Diego’s video was quite thorough and he answered all of the questions I have started to accumulate in my mind. The Johnson-Su Bioreactor method fills the body of the bin in one go to give the initial bulk and heat required to sustain a good temperature. However, Diego adds to his mini-composter as required. If it sinks a little, he adds more until the bin is full. He also has multiple bins active so there is usually a bin to add waste into and he can rotate through as he empties them.
I am hoping that such a technique will also work with a larger bioreactor model. My guess at this point is that there would have to be enough reduction in the materials to accommodate a decent amount of additional material so that the fresher stuff generated enough heat on top of the older material. As yet I have not seen or heard of anyone using the compost bioreactor in such a way, so it may be that it just doesn’t work as well. A fill and leave method seems to be the accepted protocol.
Further to completing this project I also found under the house all the necessary materials for building a large bioreactor. I started that project today also, as a matter of urgency really as there is a lot of green matter and cardboard building up out the back. I managed to finish the outer shell and to locate all the parts I will need so that I can complete it and finish it within the next few days. In anticipation of this I also lopped a few limbs off the wattle tree up the back. It is not doing that well after some storm damage and after a few days of partially drying out it will be easy to mulch and put into the compost mix.

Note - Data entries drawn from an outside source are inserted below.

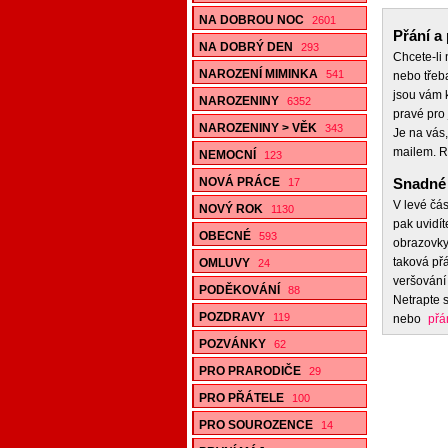
NA DOBROU NOC
2601
Přání a 
NA DOBRÝ DEN
293
Chcete-li
NAROZENÍ MIMINKA
541
nebo třeb
jsou vám k
NAROZENINY
6352
pravé pro 
NAROZENINY > VĚK
343
Je na vás,
mailem. R
NEMOCNÍ
123
NOVÁ PRÁCE
Snadné 
17
V levé čás
NOVÝ ROK
1130
pak uvidít
OBECNÉ
593
obrazovky,
taková přá
OMLUVY
24
veršování 
PODĚKOVÁNÍ
88
Netrapte s
POZDRAVY
119
nebo
přá
POZVÁNKY
62
PRO PRARODIČE
29
PRO PŘÁTELE
100
PRO SOUROZENCE
14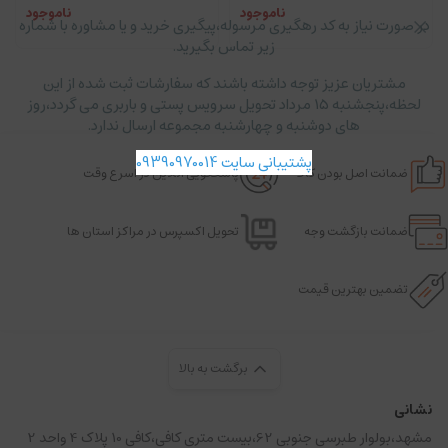
ناموجود
ناموجود
در صورت نیاز به کد رهگیری مرسوله،پیگیری خرید و یا مشاوره با شماره
زیر تماس بگیرید.
مشتریان عزیز توجه داشته باشند که سفارشات ثبت شده از این
لحظه،پنجشنبه ۱۵ مرداد تحویل سرویس پستی و باربری می گردد،روز
های دوشنبه و چهارشنبه مجموعه ارسال ندارد.
پشتیبانی سایت 09390970014
ضمانت اصل بودن کالا
پاسخگویی آنلاین در اسرع وقت
ضمانت بازگشت وجه
تحویل اکسپرس در مراکز استان ها
تضمین بهترین قیمت
برگشت به بالا
نشانی
مشهد،بولوار طبرسی جنوبی 62،بیست متری کافی،کافی 10 پلاک 4 واحد 2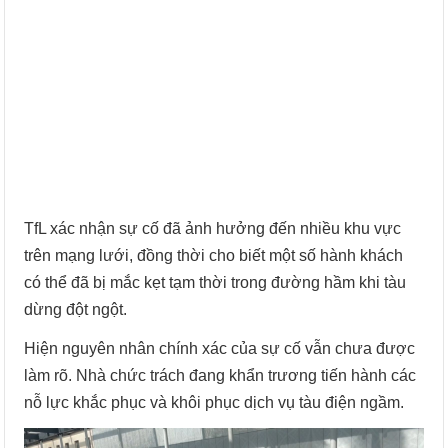
TfL xác nhận sự cố đã ảnh hưởng đến nhiều khu vực
trên mạng lưới, đồng thời cho biết một số hành khách
có thể đã bị mắc kẹt tạm thời trong đường hầm khi tàu
dừng đột ngột.
Hiện nguyên nhân chính xác của sự cố vẫn chưa được
làm rõ. Nhà chức trách đang khẩn trương tiến hành các
nỗ lực khắc phục và khôi phục dịch vụ tàu điện ngầm.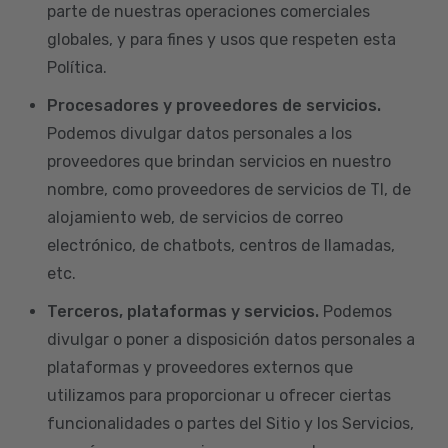
parte de nuestras operaciones comerciales
globales, y para fines y usos que respeten esta
Política.
Procesadores y proveedores de servicios.
Podemos divulgar datos personales a los
proveedores que brindan servicios en nuestro
nombre, como proveedores de servicios de TI, de
alojamiento web, de servicios de correo
electrónico, de chatbots, centros de llamadas,
etc.
Terceros, plataformas y servicios.
Podemos
divulgar o poner a disposición datos personales a
plataformas y proveedores externos que
utilizamos para proporcionar u ofrecer ciertas
funcionalidades o partes del Sitio y los Servicios,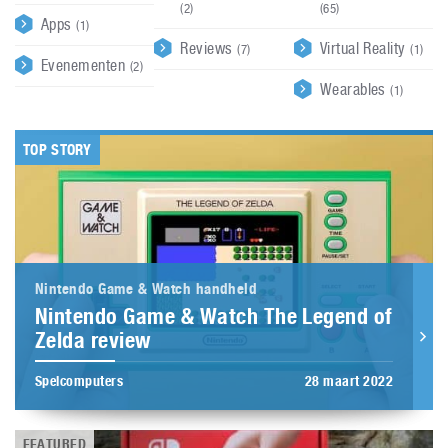
(2)
(65)
Apps
(1)
Reviews
Virtual Reality
(7)
(1)
Evenementen
(2)
Wearables
(1)
TOP STORY
Nintendo Game & Watch handheld
Nintendo Game & Watch The Legend of
Zelda review
Spelcomputers
28 maart 2022
FEATURED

On completion of the kitchen waste bioreactor I placed it over a damaged bucket. I will leave it here for now until we begin to get some waste in it. I figured that it might make for a good experiment to see if the extra air flow from underneath assists the process. It will likely also capture any liquid nutrients that may seep from the bottom. Once I am comfortable with the process I will sit it somewhere out of the way to rest whilst we top it up a little more. At present it has a layer of dried plant stems left over from seed collecting. They are dry, hollow and fibrous so I figured they would make a great base on top of which to put the higher water content scraps and greens.
More soon on the large bioreactor assembly and how this smaller compost bin is doing.